Overhead lifting* is *exactly* the purpose for which these devices *are* intended. What do you feel is unsafe? What would you propose instead?

*Definition, via the wiki:

> That process of lifting that would elevate a freely suspended load to such a position that dropping the load would present a possibility of bodily injury or property damage.


----------



## petercav17 (Mar 27, 2016)

derekleffew said:


> What do you feel is unsafe?



I did once witness an old, overloaded chain motor fail and the truss (which was a Foy rig) freefall 15 feet... Although I'm sure this isn't too common, I do wonder what the frequency of such accidents are. Though it was definitely avoidable had the motor been used properly..


----------



## DuckJordan (Mar 28, 2016)

Well I can tell you that those free fall acidents with motor still attached are negligible even with a brake broken you'll see a slowish decent rather than a crash to the ground. I've noticed a lot of the motors coming out of prg no longer have the dead end attached to the motor. As a note about bag failures its fairly easy to spot a shitty bag and they don't fail too often either. Likely as it was going up the chain stacked itself and positioned to free run out of the bag 1-2' of chain out of the bag will pull the rest up and out with it. See chains run a lot during roof season on some not so watchful roof techs.


----------



## BillConnerFASTC (Mar 28, 2016)

derekleffew said:


> Overhead lifting* is *exactly* the purpose for which these devices *are* intended. What do you feel is unsafe? What would you propose instead?
> 
> *Definition, via the wiki:


Oh no. Until a few years ago the basic chain motor all were labeled NOT FOR OVERHEAD LIFTING. Too many people injured by dropped loads for my comfort.


----------



## JonathanHarpur (Mar 28, 2016)

https://www.google.ca/url?sa=t&rct=j&q=&esrc=s&source=web&cd=2&cad=rja&uact=8&ved=0ahUKEwjF6f2f6OPLAhVEUBQKHY-JD9YQtwIIHzAB&url=https://www.youtube.com/watch?v=_dQJBBklpQQ&usg=AFQjCNH9MnhHDra0nGPpu1oCY0mr3oX0Pg&sig2=LZEzBah0YT4KN0K5Cy5-2A


----------



## DuckJordan (Mar 31, 2016)

Not quite Jonathan, We don't see the Mould Effect here, since the connecting links can just about 180, however. It does show how the weight of a chain can pull the rest of the links out of a container and onto the floor.


----------



## JonathanHarpur (Apr 1, 2016)

DuckJordan said:


> Not quite Jonathan, We don't see the Mould Effect here, since the connecting links can just about 180, however. It does show how the weight of a chain can pull the rest of the links out of a container and onto the floor.

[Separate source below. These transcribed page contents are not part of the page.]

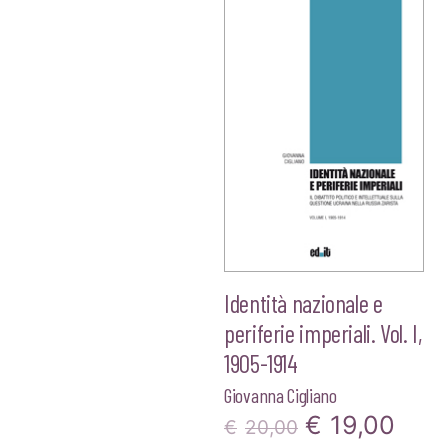
Identità nazionale e
periferie imperiali. Vol. I,
1905-1914
Giovanna Cigliano
Il
Il
€
19,00
€
20,00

That second part was more my point, really. To a certain degree, chain can act like a liquid in a siphon. As long as the weight of the chain outside the bag is heavy enough to pull more chain out - and barring any knots, twists or pinches - likely as not, it'll all run out, once it starts. There's a generalized term for that kind of ongoing kinetic reaction, but I can't quite put my finger on it.


----------



## Thetechmanmac (Apr 1, 2016)

JonathanHarpur said:


> There's a generalized term for that kind of ongoing kinetic reaction, but I can't quite put my finger on it.


I do believe the term you are looking for is _chain reaction._ No pun intended! 
From google- "a series of events, each caused by the previous one."


----------



## JohnD (Apr 14, 2016)

Some updated info from out friends across the pond:
http://www.blue-room.org.uk/index.php?showtopic=66838
Post #8 is the one I am thinking of, and I wonder if @ontoprigger posts here under another nickname.


----------



## bobgaggle (Apr 14, 2016)

I'm curious now, if not a chain motor, what do you use for overhead lifting? Or would you use the motor to get it up in the air and then dead hang?


----------